While the meetings were informal, they signal a potential for the Taliban to shift on hard-line positions to facilitate an eventual dialogue with the Afghan government. They also highlight fears among Afghan women about just what the Kabul administration might be prepared to sacrifice to end the war, once a formal dialogue begins.
The talks were part of the Norwegian government efforts to broker peace in Afghanistan. Both Taliban members and Afghan officials confirmed the talks but offered little details, speaking on condition of anonymity because of the nature of the meetings.
“This meeting with the opposition is not a formal peace dialogue,” the Taliban said in a statement distributed to media.
Afghan officials told The Associated Press that the talks took place on June 3 and 4 as part of a long-term Norwegian initiative for Afghan peace.
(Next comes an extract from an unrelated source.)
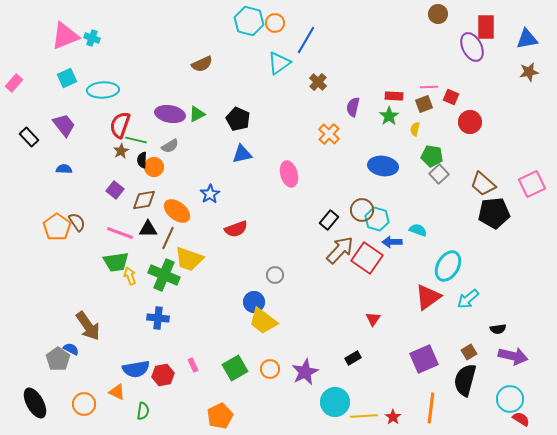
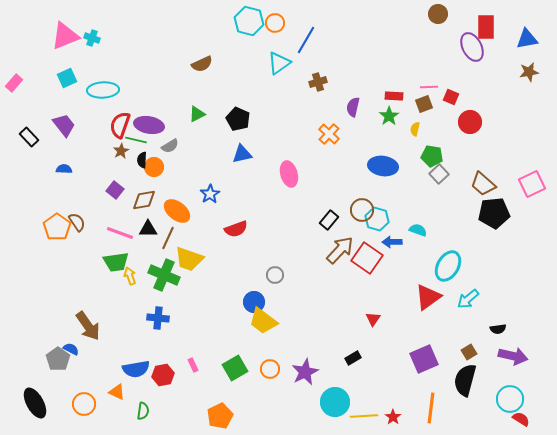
brown cross at (318, 82): rotated 30 degrees clockwise
purple ellipse at (170, 114): moved 21 px left, 11 px down
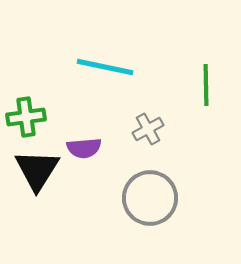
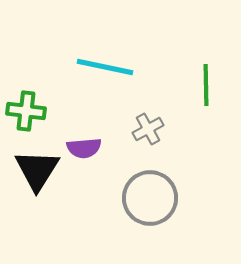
green cross: moved 6 px up; rotated 15 degrees clockwise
Norway’s Foreign Ministry spokesman Frode Andersen said the meetings would conclude on Friday.
At least five female law- makers, including prominent women’s rights advocates Fawzia Koofi and Shukria Barakzai, took part, attending as “independent representatives” from parliament, one of the Afghan officials said.
“They are not part of any (Afghan) government initia- tive, and were invited to an unofficial meeting, not as official delegates,” he said.
At least three of the women are members of the government’s High Peace Council negotiating body, and one is a women’s education activist, the other Afghan officials said.
The Taliban position on women’s rights is mired in an extreme interpretation of Islam.
Their recent statements have been perceived as a softening of opposition to women learning and working, though Heather Barr, a senior researcher on women’s rights at Human Rights Watch, said actions continue to speak louder than words and that there is a “massive disconnect between what the Taliban” say and what they do.
“They come out with great rhetoric which some people are willing to accept because they want to see a ‘changed’ Taliban in terms of a victory after so many years of war,” she said. But she also noted the Tali- ban use of vague language, terms such as “principles of Islam” when referring to women’s rights.
The Islamic militant group, during its 1996-2001 rule in Afghanistan, banned women and girls from education and work, and ruled they could not go outside unless wearing an enveloping burka and accompanied by a male relative.
In modern-day Afghanistan, prominent women are regularly targeted by the insurgents, and some have been killed in attacks or shot dead in the street. Women health workers, policewomen, female soldiers, women who run their own businesses — they all have stories to tell, stories of family members kidnapped, homes bombed, suicide bombings or fatal street shootings.
Barakzai, who survived a November attempt on her life, said it was her outspokenness on women’s issues that riled her attackers. No one has claimed responsibility for the attack.